__REQUIRED ACTION__: Reproduce every record below exactly as written, but leave out any pictures.

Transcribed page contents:
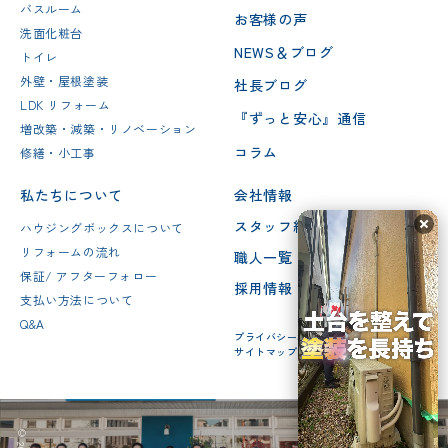
バスルーム
お客様の声
洗面化粧台
NEWS＆ブログ
トイレ
外壁・屋根塗装
社長ブログ
LDK リフォーム
『ずっと安心』通信
増改築・減築・リノベーション
コラム
修繕・小工事
私たちについて
会社情報
スタッフ紹介
ハウジングボックスについて
リフォームの流れ
職人一覧
保証/ アフターフォロー
採用情報
支払い方法について
Q&A
プライバシーポリシー
サイトマップ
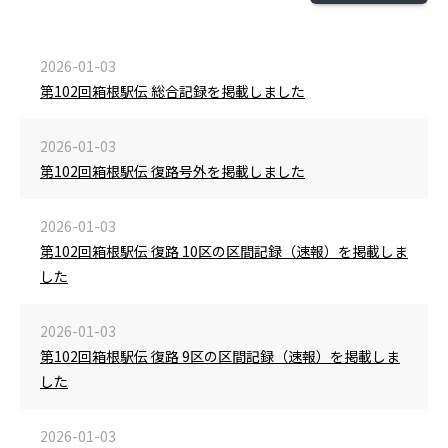
2026-01-03
第102回箱根駅伝 総合記録を掲載しました
2026-01-03
第102回箱根駅伝 復路号外を掲載しました
2026-01-03
第102回箱根駅伝 復路 10区の区間記録（速報）を掲載しま
した
2026-01-03
第102回箱根駅伝 復路 9区の区間記録（速報）を掲載しま
した
2026-01-03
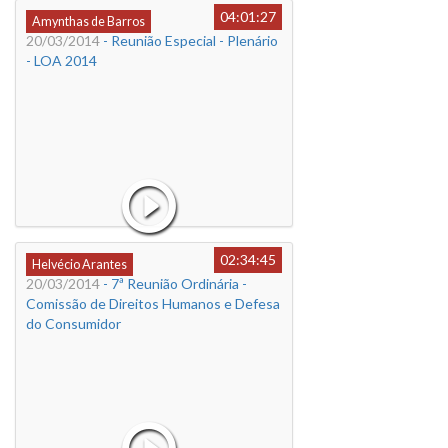
04:01:27
Amynthas de Barros
20/03/2014
- Reunião Especial - Plenário
- LOA 2014
02:34:45
Helvécio Arantes
20/03/2014
- 7ª Reunião Ordinária -
Comissão de Direitos Humanos e Defesa
do Consumidor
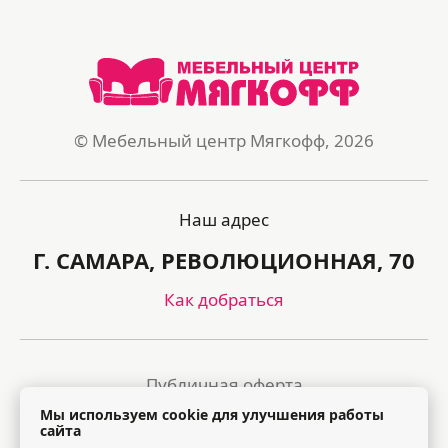
© Мебельный центр Мягкофф, 2026
Наш адрес
Г. САМАРА, РЕВОЛЮЦИОННАЯ, 70
Как добраться
Публичная оферта
Мы используем cookie для улучшения работы
Политика обработки персональных данных
сайта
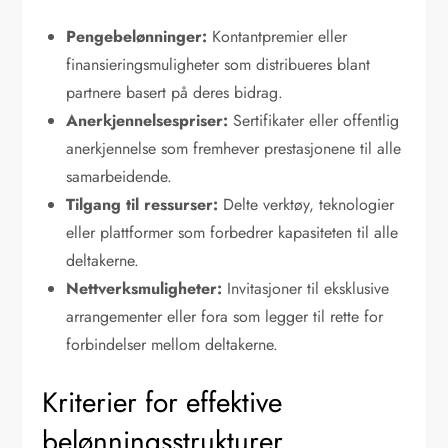
Pengebelønninger:
Kontantpremier eller
finansieringsmuligheter som distribueres blant
partnere basert på deres bidrag.
Anerkjennelsespriser:
Sertifikater eller offentlig
anerkjennelse som fremhever prestasjonene til alle
samarbeidende.
Tilgang til ressurser:
Delte verktøy, teknologier
eller plattformer som forbedrer kapasiteten til alle
deltakerne.
Nettverksmuligheter:
Invitasjoner til eksklusive
arrangementer eller fora som legger til rette for
forbindelser mellom deltakerne.
Kriterier for effektive
belønningsstrukturer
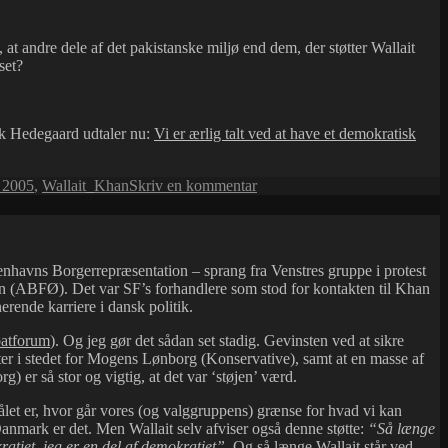
 at andre dele af det pakistanske miljø end dem, der støtter Wallait
set?
k Hedegaard udtaler nu:
Vi er ærlig talt ved at have et demokratisk
til
 2005
,
Wallait_Khan
Skriv en kommentar
Tragikomik
i
Borgerrepræsentationen…
nhavns Borgerrepræsentation – sprang fra Venstres gruppe i protest
pen (ABFØ). Det var SF’s forhandlere som stod for kontakten til Khan
erende karriere i dansk politik.
batforum
). Og jeg gør det sådan set stadig. Gevinsten ved at sikre
r i stedet for Mogens Lønborg (Konservative), samt at en masse af
g) er så stor og vigtig, at det var ‘støjen’ værd.
let er, hvor går vores (og valggruppens) grænse for hvad vi kan
 Danmark er det. Men Wallait selv afviser også denne støtte:
“Så længe
atiet, jeg er en del af demokratiet”
. Og så længe Wallait står ved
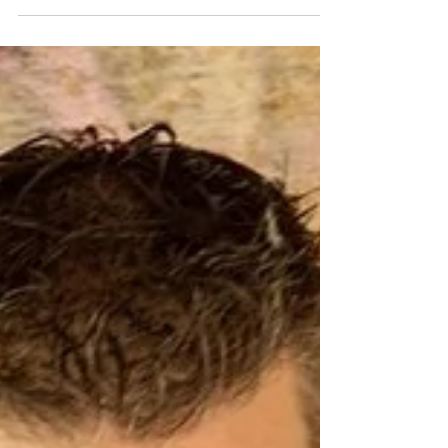
présente « Pigalle », directement inspiré
de ce quartier...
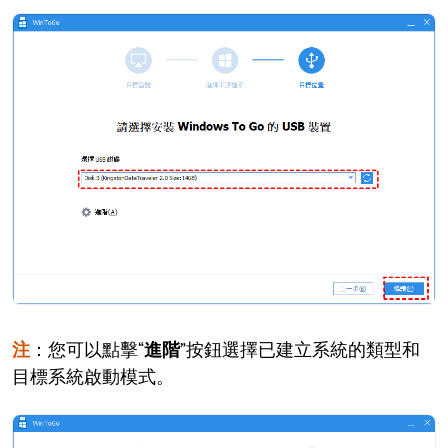
注
：您可以點擊“
進階
”按鈕選擇已建立系統的類型和
目標系統啟動模式。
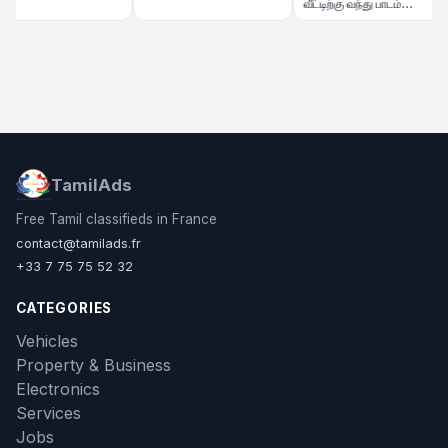
| 2 Nights Hôtel |
வீட்டிற்கு வந்து பாடம்
 2026
கற்பிக்க மாணவி தேவை
TamilAds
Free Tamil classifieds in France
contact@tamilads.fr
+33 7 75 75 52 32
CATEGORIES
Vehicles
Property & Business
Electronics
Services
Jobs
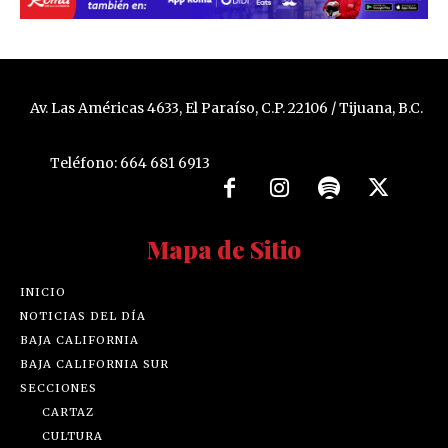
Av. Las Américas 4633, El Paraíso, C.P. 22106 / Tijuana, B.C.
Teléfono: 664 681 6913
Mapa de Sitio
INICIO
NOTICIAS DEL DÍA
BAJA CALIFORNIA
BAJA CALIFORNIA SUR
SECCIONES
CARTAZ
CULTURA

__YOUR SOLUTION__:
バスルーム
お客様の声
洗面化粧台
NEWS＆ブログ
トイレ
外壁・屋根塗装
社長ブログ
LDK リフォーム
『ずっと安心』通信
増改築・減築・リノベーション
コラム
修繕・小工事
私たちについて
会社情報
スタッフ紹介
ハウジングボックスについて
リフォームの流れ
職人一覧
保証/ アフターフォロー
採用情報
支払い方法について
Q&A
プライバシーポリシー
サイトマップ
2026-01-03
第102回箱根駅伝 総合記録を掲載しました
2026-01-03
第102回箱根駅伝 復路号外を掲載しました
2026-01-03
第102回箱根駅伝 復路 10区の区間記録（速報）を掲載しま
した
2026-01-03
第102回箱根駅伝 復路 9区の区間記録（速報）を掲載しま
した
2026-01-03
04:01:27
Amynthas de Barros
20/03/2014
- Reunião Especial - Plenário
- LOA 2014
02:34:45
Helvécio Arantes
20/03/2014
- 7ª Reunião Ordinária -
Comissão de Direitos Humanos e Defesa
do Consumidor
© Мебельный центр Мягкофф, 2026
Наш адрес
Г. САМАРА, РЕВОЛЮЦИОННАЯ, 70
Как добраться
Публичная оферта
Мы используем cookie для улучшения работы
Политика обработки персональных данных
сайта
Pengebelønninger:
Kontantpremier eller
finansieringsmuligheter som distribueres blant
partnere basert på deres bidrag.
Anerkjennelsespriser:
Sertifikater eller offentlig
anerkjennelse som fremhever prestasjonene til alle
samarbeidende.
Tilgang til ressurser:
Delte verktøy, teknologier
eller plattformer som forbedrer kapasiteten til alle
deltakerne.
Nettverksmuligheter:
Invitasjoner til eksklusive
arrangementer eller fora som legger til rette for
forbindelser mellom deltakerne.
Kriterier for effektive
belønningsstrukturer
 at andre dele af det pakistanske miljø end dem, der støtter Wallait
set?
k Hedegaard udtaler nu:
Vi er ærlig talt ved at have et demokratisk
til
 2005
,
Wallait_Khan
Skriv en kommentar
Tragikomik
i
Borgerrepræsentationen…
nhavns Borgerrepræsentation – sprang fra Venstres gruppe i protest
pen (ABFØ). Det var SF’s forhandlere som stod for kontakten til Khan
erende karriere i dansk politik.
batforum
). Og jeg gør det sådan set stadig. Gevinsten ved at sikre
r i stedet for Mogens Lønborg (Konservative), samt at en masse af
g) er så stor og vigtig, at det var ‘støjen’ værd.
let er, hvor går vores (og valggruppens) grænse for hvad vi kan
 Danmark er det. Men Wallait selv afviser også denne støtte:
“Så længe
atiet, jeg er en del af demokratiet”
. Og så længe Wallait står ved
présente « Pigalle », directement inspiré
de ce quartier...
注
：您可以點擊“
進階
”按鈕選擇已建立系統的類型和
目標系統啟動模式。
| 2 Nights Hôtel |
வீட்டிற்கு வந்து பாடம்
 2026
கற்பிக்க மாணவி தேவை
TamilAds
Free Tamil classifieds in France
contact@tamilads.fr
+33 7 75 75 52 32
CATEGORIES
Vehicles
Property & Business
Electronics
Services
Jobs
Av. Las Américas 4633, El Paraíso, C.P. 22106 / Tijuana, B.C.
Teléfono: 664 681 6913
Mapa de Sitio
INICIO
NOTICIAS DEL DÍA
BAJA CALIFORNIA
BAJA CALIFORNIA SUR
SECCIONES
CARTAZ
CULTURA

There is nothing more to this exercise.